That quote, alone, removed a lot of assumptions I had been carrying around.

 help



That quote alone proves that the author knows nothing about nuclear physics.

There is a critical flux/density/mass threshold for nuclear bombs. You can create small nuclear explosions with particle accelerators, which is how it all started. You just cannot scale those accelerators to anything macroscopic. But the microscopic explosions where done very very early, otherwise nobody would have had the necessary data to later extrapolate this to larger scales.

The interesting question after that first discovery of fission was only about how large the critical density or mass would be for a self-sustaining reaction. But as soon as you knew the critical mass, and had enough fissile material to go over that threshold, things became feasible, and easier with even more material.

Quantum computing doesn't have such a threshold, quite the opposite. As far as we know, larger problem sizes and larger numbers of qbits make things harder. Quantum error correction only changes the exponent in that relation.


Can anyone give the next layer of detail here? I understand the implications of this analogy, but looking for the underlying reasons the analogy is apt.

AIUI, the scientists achieved a self-sustaining nuclear chain reaction around 1943. That was the hard part, not even a small bomb yet, but a bomb just needed more fuel and scale.

Fault tolerance is the hard part for QC, once it's achieved, the difference between factoring 35 and RSA-2048 is an engineering challenge, not an impossibility.


Fault tolerance is a hard problem, assembling qubits for simultaneous gate operations is another hard problem. There are several dozen others.

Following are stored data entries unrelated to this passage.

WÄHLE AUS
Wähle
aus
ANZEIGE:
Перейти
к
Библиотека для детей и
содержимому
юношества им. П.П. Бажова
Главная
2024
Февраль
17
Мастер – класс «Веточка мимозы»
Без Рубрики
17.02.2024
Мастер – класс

It is exceptionally unlikely CRQC will be achieved in our lifetimes, if ever. The closer example is economically-viable fusion power production, which today has better odds than CRQC but remains solidly in the "maybe" zone after decades of global investment. Even though fusion weapons had been achieved half a century beforehand.

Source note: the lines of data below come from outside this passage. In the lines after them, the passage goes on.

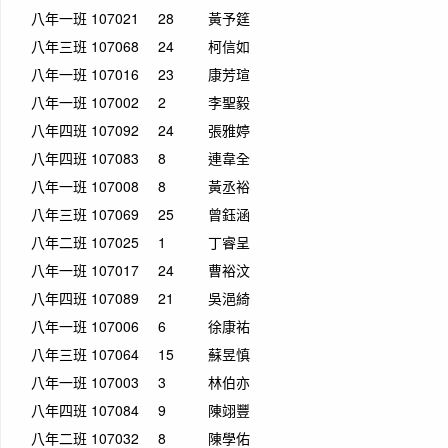
八年一班
107021
28
黃予筳
八年三班
107068
24
柯信如
八年一班
107016
23
康芳瑄
八年一班
107002
2
李聖毅
八年四班
107092
24
張雅婷
八年四班
107083
8
連韋全
八年一班
107008
8
黃丞裕
八年三班
107069
25
曾鈺涵
八年二班
107025
1
丁睿呈
八年一班
107017
24
曹裕汶
八年四班
107089
21
吳浥綺
八年一班
107006
6
徐康祐
八年三班
107064
15
蘇昱慎
八年一班
107003
3
林伯亦
八年四班
107084
9
陳翊豐
八年二班
107032
8
陳學佑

The bombs were actually relatively easy problems, in the scheme of things.

It is never wise to listen to people who's jobs and funding are connected to the development of a technology on when that technology will arrive. The answer is always "soon".


Fusion also came to my mind but after thinking about it for longer I think it's a bad argument. The challenge with fusion is mostly around scale and efficiency to make it competitive against other energy sources (and net energy positive in the first place).

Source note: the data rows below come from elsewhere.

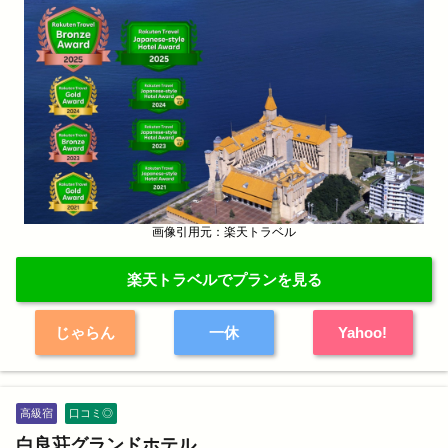
画像引用元：楽天トラベル
楽天トラベルでプランを見る
じゃらん
一休
Yahoo!
高級宿
口コミ◎
白良荘グランドホテル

For CRQC it doesn't matter if they're massive expensive energy monsters. Even being able to break a single chosen key is enough to be a problem and once you can do one you can definitely do ten or a hundred.


They're just different definitions of success.

For fusion the bar is "economically viable", in the current discussion for QC the bar is "cryptographically relevant".

They are comparable in that to meet either criteria, a variety of unsolved engineering challenges need to be overcome. For both, some of those problems have no clear and obvious solutions to which a simple application of resources and time will achieve.

Currently unknown innovations are required, unknown unknowns lurk in the dark corners, and all projections are relying on the assumption such innovations will arrive in a timely fashion and the unknown unknowns will be harmless glitches.

Neither are likely impossible, but betting on timelines is a fools game. This isn't the NYT publishing man-made flight is a million years away 2 months before the Wright brothers flew at Kitty Hawk, waiting for the right conglomeration of otherwise sound engineering to materialize in one place. It's like saying level 5 self-driving cars are two years away, a perpetually delayed technology for which all problems are well known and no new innovations are imminent.